When superheroes and the world wars get into the same context somehow, most buffs will associate to the Golden Age of Comic Books. Pictures like Batman hunting for nazi saboteurs in America or Superman wrestling enemy submarines come to my mind. These ancient popular entertainment pieces may strike us as naive and caricature-like, but they just reflected to the spirit of their age. Who knew that very late descendants of these patriotic comic books still appear in our days. The Royals: Masters of War is a six-part historical fiction comics adventure, which takes us back in the time of the biggest crisis of England in the 20th century.
On these pages, the Battle of Britain is joined by the members of the British Royal Family, and superhero-abilities flow in the blue blood. This post is a review of the first two published episodes.
|Hitler and Tojo are in trouble. Mr. pants on the outside of the 40s is teaching them a lesson (and doesn’t forget to encourage you to buy war bonds).|
What is in the blue blood?
In this alternate universe, flowing royal blood in your veins means having superhuman abilities, those were the source of the power of your ancestors. This power became title and was inherited generation after generation. The superhuman ruling class guarded the purity of its noble bloodline carefully for a reason and kept the newcomers out. This marriage practice lead to interbreeding and the unavoidable mental and physical degeneration. The exhausting and costly Great War had shattered the people’s confidence in the traditional ruling classes and social order. Several ancient royal dynasties like the Romanovs or Habsburgs fell victim to this turmoil.
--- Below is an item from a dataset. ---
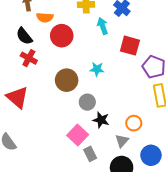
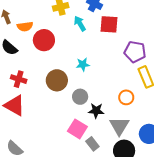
red square: (130, 46) -> (109, 24), moved
red cross: (29, 58) -> (19, 79), moved
orange circle: (134, 123) -> (126, 97), moved
gray triangle: (122, 141) -> (119, 126), size x1.5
|The East End in Flames. The Blitz, London, 1940.|
The British Royal Family: The House of Windsor had chosen to lay low and withdrew from public life. The heirs were declared as powerless for the public, and the king forbid them to use their powers ever again. The Windsors would have kept living their decadent lifes on taxpayers’ money and would have filled the pages of tabloids all right if the Second World War hadn’t happened.
The king returns and seizes the skies (SPOILER)
The young and naive blond prince Henry cannot stand the carnage outside and the suffering of the common people anymore. Instead of distributing tea and some blankets in a bomb shelter, he enters the raging battle above his own home, like his ancestors did in the times of peril. In a very early part of the storyline, we will meet a serious character flaw of his, but it only makes the prince and the plot more interesting. By the way, the story itself doesn’t follow the historical family tree of the Windsors; the names and characters are different.
When I’m writing these words, yet only two parts of the six were published, but I can tell that the major theme is the superhuman escalation of World War Two. The pictures are beautiful, not Jim Lee- or The Red Star-beautiful but they are pleasant to look at. The Royals: Masters of War comics come with the promise of being extraordinary. Superheroes and the old royal dynasties are a daring but ingenious combination (bloody hell, after the magic-enchanted Soviet empire, I’m laissez faire on the subject…), and I’m really looking forward to the next episodes.